Changes at the beginning of the year in the implementation of the Graduate Aid Initiative (GAI) have limited the teaching opportunities for University graduate students in the philosophy department, but students are still unclear on how the change went into effect and how far-reaching its scope is.
According to the GAI, each student is required to complete three terms as a teaching assistant (TA) before fifth year, followed by one term teaching a standalone tutorial. The teaching requirements are fulfilled according to a point system, with each student given a total point limit. TA positions count as a single point; a full tutorial is two.
Teaching positions beyond departmental requirements previously did not count toward a student’s points and served only as a source of extra income for graduate students. But the changes make all teaching positions, whether or not they fulfill a student’s graduation requirement, now count toward a student’s points in the GAI, a two-tiered aid program that has provided annual stipends to a large proportion of graduate students in the humanities, social sciences, and Divinity School since 2007.
Because of this change, some philosophy graduate students working as TAs are concerned they will use up all their points on classes that do not meet their contractual obligations for GAI.
The dissemination of the new policy came as a surprise to many graduate students who worked as TAs as a supplement to their department requirements.
“I was absolutely astonished,” said one philosophy graduate student, who wished to remain anonymous after resigning from a teaching position. “I had no clue that was going to happen. To a certain extent, I think even my DGS was surprised.”
Graduate students were unclear as to whether there was an official change in the language of the program, if the methods of enforcement by the University have changed, or if upper-level department administrators have made changes.
With no official announcement, the information surrounding the GAI’s new policy was disseminated by the philosophy department’s Director of Graduate Studies (DGS) chair Candace Vogler, who has declined to comment until the matter is resolved.
“The doomsday scenario was that students who had taught in the writing program will have used all of their points in the GAI,” said Mark Hopwood, a fourth year Ph.D. student in the philosophy department and a representative to the Graduate Students Union (GSU).
GSU is a pay-into organization which represents graduate students as workers, but is not recognized by the University as a collective bargaining group.
“Our concern is that graduate students need to have more of a say in the way these policies are implemented and the way their status as workers is defined,” said Hopwood. “We can’t, as graduate students, go on with the constant threat of the administration handing down something like this.”
Members of the GSU see the situation as demonstrating the need for graduate students to organize as workers. “Graduate students are employed as teachers without being employees,” said GSU member and English department graduate student Andrew Yale.

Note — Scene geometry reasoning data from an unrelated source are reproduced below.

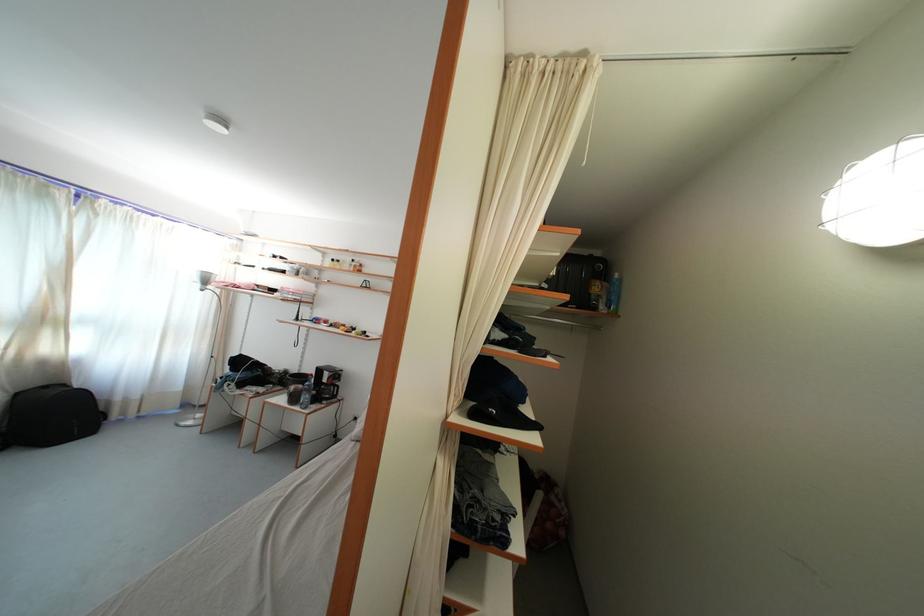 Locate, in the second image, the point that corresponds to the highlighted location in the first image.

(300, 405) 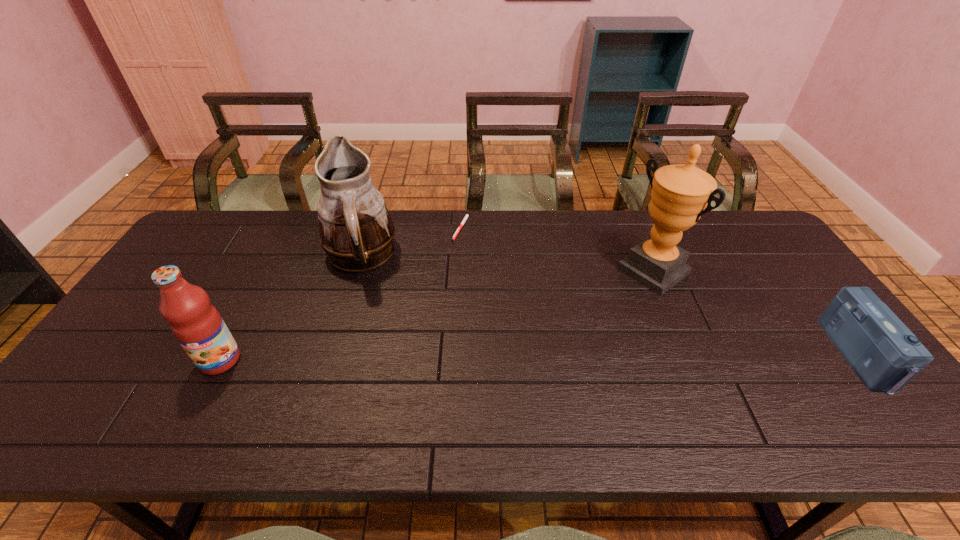 This screenshot has height=540, width=960. Find the location of `vacant point located between the rightmost object and the award`. vacant point located between the rightmost object and the award is located at coordinates (756, 313).

Point out which object is positioned as the nearest to the shortest object. Please provide its 2D coordinates. Your answer should be formatted as a tuple, i.e. [(x, y)], where the tuple contains the x and y coordinates of a point satisfying the conditions above.

[(356, 232)]

The image size is (960, 540). Find the location of `object identified as the closest to the leftmost object`. object identified as the closest to the leftmost object is located at coordinates (356, 232).

The height and width of the screenshot is (540, 960). In order to click on vacant space that satisfies the following two spatial constraints: 1. on the front side of the second object from right to left; 2. on the lens of the fourth tallest object in this screenshot , I will do `click(689, 356)`.

Image resolution: width=960 pixels, height=540 pixels. I want to click on vacant region that satisfies the following two spatial constraints: 1. on the front side of the fourth shortest object; 2. on the lens of the rightmost object, so click(x=330, y=356). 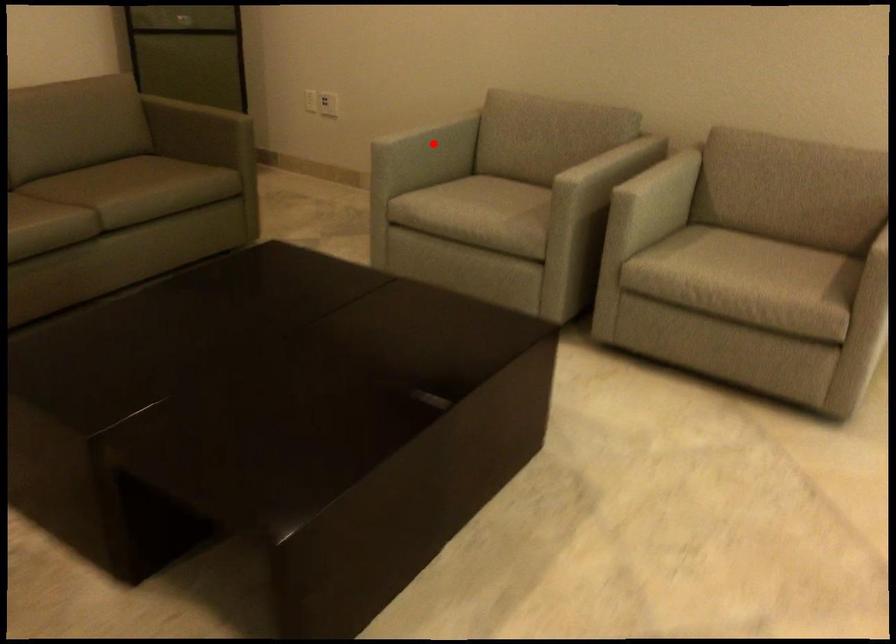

GSU member Duff Morton believes the GAI has provided a standardized system of financial support for a large, diverse body of students. “There used to be this dizzying variety of funding packages, and they’ve been rolled into two,” he said.
He said the GAI is too rigid and does not take into account the students’ varied needs. “Now the GAI needs to be modified to recognize the fact that not everybody is going to teach in the same way at the same time,” he said.
However, the administration has previously indicated graduate academic work as a priority. “For the history of the [writing] program, students have had to balance the program with finishing their scholarly work,” said Larry McEnerney, the director of the University’s writing programs.
According to students in the philosophy department, Deputy Provost for Graduate Education Cathy Cohen agreed to meet with the complainants, and Dean of the Humanities Martha Roth also met with students. Neither responded to emails and phone calls from the Maroon.
Still, Hopwood defended philosophy department leadership, which has already managed to recoup some of the students’ lost points. “They’ve been really helpful,” he said. “Our beef is definitely not with them.”